*** Available records ***

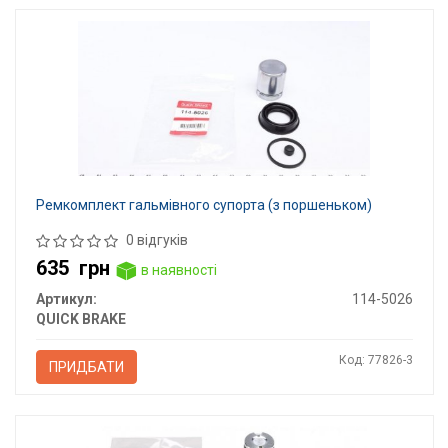
Ремкомплект гальмівного супорта (з поршеньком)
0 відгуків
635
грн
в наявності
Артикул:
114-5026
QUICK BRAKE
Код: 77826-3
ПРИДБАТИ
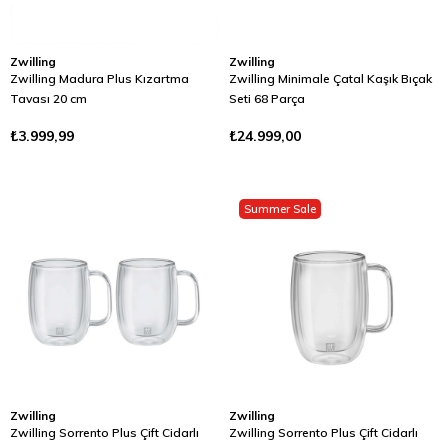
Zwilling
Zwilling
Zwilling Madura Plus Kızartma
Zwilling Minimale Çatal Kaşık Bıçak
Tavası 20 cm
Seti 68 Parça
₺3.999,99
₺24.999,00
Summer Sale
Zwilling
Zwilling
Zwilling Sorrento Plus Çift Cidarlı
Zwilling Sorrento Plus Çift Cidarlı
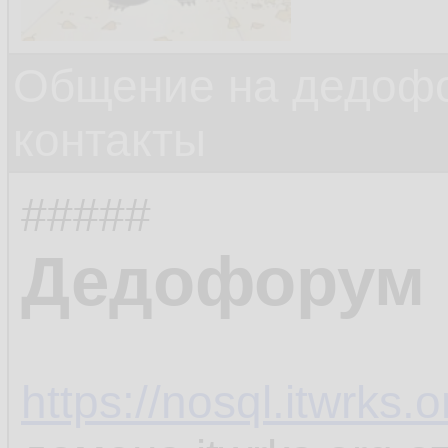
Общение на дедофо
контакты
#####
Дедофорум
https://nosql.itwrks.o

*** End of Available records ***

What the task asks:
Without the pictures, copy all of the entries exactly as they appear.

Reply:
Ремкомплект гальмівного супорта (з поршеньком)
0 відгуків
635
грн
в наявності
Артикул:
114-5026
QUICK BRAKE
Код: 77826-3
ПРИДБАТИ
Zwilling
Zwilling
Zwilling Madura Plus Kızartma
Zwilling Minimale Çatal Kaşık Bıçak
Tavası 20 cm
Seti 68 Parça
₺3.999,99
₺24.999,00
Summer Sale
Zwilling
Zwilling
Zwilling Sorrento Plus Çift Cidarlı
Zwilling Sorrento Plus Çift Cidarlı
Общение на дедофо
контакты
#####
Дедофорум
https://nosql.itwrks.o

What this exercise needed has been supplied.